Overall, the study found that couples who live together are having sex 16 fewer times per year in 2010-2014 compared to 2000-2004.

Is it a bad thing?

I’m a mother of two and I personally think two shags a week pre-kids is pretty good going, especially if you and your partner both have jobs, hobbies, and mates to see.
Rather than celibacy syndrome being a global crisis perhaps it’s a sign that girls, in particular, are deciding when they want to have sex.
Women are very much the ones calling the shots most of the time now – I’ve built an empire on this fact, after all – and are now very comfortable saying ‘no’. Plus there is no longer this whole ‘got to find a husband and have babies in my twenties’ expectation anymore.

When I was in my twenties, I was very much on a work and life mission. I loved my weekends away with the girls, my crazy sports races and I loved working hard on building my business. Sex and boys were way down my list of priorities and as a result, I actually had two separate years of no sex. They weren’t planned, they just happened and they were two great years.

Modern life and libidos

Of course, modern life and all its woes can take its toll on our libidos.
Who isn’t tired, working late or worrying about money? Stress affects our sex drive and even if we do fancy it, by the time 10 pm hits, most of us just want to curl up in a ball and go to sleep. Our To Do lists are much longer and are now cluttered with distracting digital stuff, making us feel like we’re a hamster in a wheel that’s just getting faster and faster. I know I feel like that, so I tighten the reins and, as a result, I get more wound up. Pleasure then naturally takes a backseat. Never mind shagging, I used to read two books a week – now I’m lucky to read one a month.

Porn

Modern life also means porn is far more accessible and some reports have blamed it for these lower rates of sex. Yes, perhaps they’re right. Perhaps we’re all just watching sex instead of having it – to be honest, I’m less bothered about that and more concerned that porn creates false expectations and unrealistic goals -screaming like a demon possessed and really loving anal sex is not how it goes in the real world.

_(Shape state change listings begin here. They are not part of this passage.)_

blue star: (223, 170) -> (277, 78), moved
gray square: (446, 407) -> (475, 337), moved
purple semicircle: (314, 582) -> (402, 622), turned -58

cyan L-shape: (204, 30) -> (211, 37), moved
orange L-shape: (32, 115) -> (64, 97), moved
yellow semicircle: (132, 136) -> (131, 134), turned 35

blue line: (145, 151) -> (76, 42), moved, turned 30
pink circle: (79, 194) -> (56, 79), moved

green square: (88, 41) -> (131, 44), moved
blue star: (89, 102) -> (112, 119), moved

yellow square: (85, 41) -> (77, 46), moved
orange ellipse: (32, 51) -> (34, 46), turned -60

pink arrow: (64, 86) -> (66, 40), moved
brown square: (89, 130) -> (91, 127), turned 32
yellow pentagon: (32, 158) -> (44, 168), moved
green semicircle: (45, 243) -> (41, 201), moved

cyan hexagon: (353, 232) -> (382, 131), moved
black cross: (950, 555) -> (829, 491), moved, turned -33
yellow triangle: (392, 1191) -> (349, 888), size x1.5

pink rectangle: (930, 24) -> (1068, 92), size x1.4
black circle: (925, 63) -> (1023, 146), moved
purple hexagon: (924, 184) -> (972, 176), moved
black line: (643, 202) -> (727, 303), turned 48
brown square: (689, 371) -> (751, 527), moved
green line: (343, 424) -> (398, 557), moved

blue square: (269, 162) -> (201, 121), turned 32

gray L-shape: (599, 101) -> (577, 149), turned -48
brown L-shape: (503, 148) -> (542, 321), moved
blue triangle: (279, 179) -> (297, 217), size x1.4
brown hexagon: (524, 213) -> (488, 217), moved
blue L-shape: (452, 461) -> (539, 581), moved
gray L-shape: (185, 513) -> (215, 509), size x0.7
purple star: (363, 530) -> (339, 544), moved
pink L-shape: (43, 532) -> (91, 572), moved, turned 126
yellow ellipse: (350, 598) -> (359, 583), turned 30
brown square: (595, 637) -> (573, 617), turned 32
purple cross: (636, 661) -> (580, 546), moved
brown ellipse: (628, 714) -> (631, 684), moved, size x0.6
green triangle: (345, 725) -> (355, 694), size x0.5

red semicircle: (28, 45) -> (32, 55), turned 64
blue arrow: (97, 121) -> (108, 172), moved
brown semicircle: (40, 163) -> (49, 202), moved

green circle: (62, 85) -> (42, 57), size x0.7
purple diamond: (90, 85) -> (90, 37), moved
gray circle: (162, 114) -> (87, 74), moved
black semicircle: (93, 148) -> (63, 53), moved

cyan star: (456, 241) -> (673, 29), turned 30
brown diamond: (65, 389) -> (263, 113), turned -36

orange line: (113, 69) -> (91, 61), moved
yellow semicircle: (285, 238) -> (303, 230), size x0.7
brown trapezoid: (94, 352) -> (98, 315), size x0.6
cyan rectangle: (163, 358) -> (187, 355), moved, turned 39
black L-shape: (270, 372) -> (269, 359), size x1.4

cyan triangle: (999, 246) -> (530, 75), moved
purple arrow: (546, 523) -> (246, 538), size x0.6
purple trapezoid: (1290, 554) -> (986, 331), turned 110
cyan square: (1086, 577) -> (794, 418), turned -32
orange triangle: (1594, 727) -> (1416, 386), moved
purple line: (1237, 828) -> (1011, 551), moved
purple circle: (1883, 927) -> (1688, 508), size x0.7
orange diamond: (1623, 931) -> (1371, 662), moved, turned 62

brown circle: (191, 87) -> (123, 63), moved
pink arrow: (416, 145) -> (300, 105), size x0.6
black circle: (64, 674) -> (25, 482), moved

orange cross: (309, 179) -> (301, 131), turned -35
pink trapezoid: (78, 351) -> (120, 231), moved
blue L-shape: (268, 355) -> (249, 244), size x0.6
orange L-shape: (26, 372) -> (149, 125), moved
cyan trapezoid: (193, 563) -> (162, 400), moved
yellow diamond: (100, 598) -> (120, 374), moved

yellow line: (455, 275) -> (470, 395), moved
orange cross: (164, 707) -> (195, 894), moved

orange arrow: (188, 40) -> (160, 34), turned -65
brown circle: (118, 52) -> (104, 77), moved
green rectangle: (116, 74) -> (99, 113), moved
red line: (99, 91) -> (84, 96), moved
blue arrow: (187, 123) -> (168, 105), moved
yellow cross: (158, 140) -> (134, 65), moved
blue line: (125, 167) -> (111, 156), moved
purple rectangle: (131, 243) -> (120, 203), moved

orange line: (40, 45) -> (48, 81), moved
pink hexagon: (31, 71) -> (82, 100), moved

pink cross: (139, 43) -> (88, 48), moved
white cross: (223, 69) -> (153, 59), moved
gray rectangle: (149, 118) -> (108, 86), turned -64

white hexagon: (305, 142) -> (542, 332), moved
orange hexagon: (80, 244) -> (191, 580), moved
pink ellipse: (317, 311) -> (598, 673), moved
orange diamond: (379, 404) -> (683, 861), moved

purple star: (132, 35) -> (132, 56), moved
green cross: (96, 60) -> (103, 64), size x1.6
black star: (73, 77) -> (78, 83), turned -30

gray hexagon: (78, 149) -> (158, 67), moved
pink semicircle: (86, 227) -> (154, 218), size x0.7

One of the authors of the US study believes the reason millennials are having less sex is that like me in my twenties, they may actually have other things to do and are more empowered by their sex lives. He went on to say that the dynamics between men and women in relationships have changed, affecting how often they have sex.
So maybe women are saying no when they don’t want it and yes when they do, which is how it should be. Maybe that’s why rates have dropped. Perhaps, as well, instead of focusing on the quantity we should take up studies that focus on quality. Because as long as it’s good when you do have it, that’s what really counts.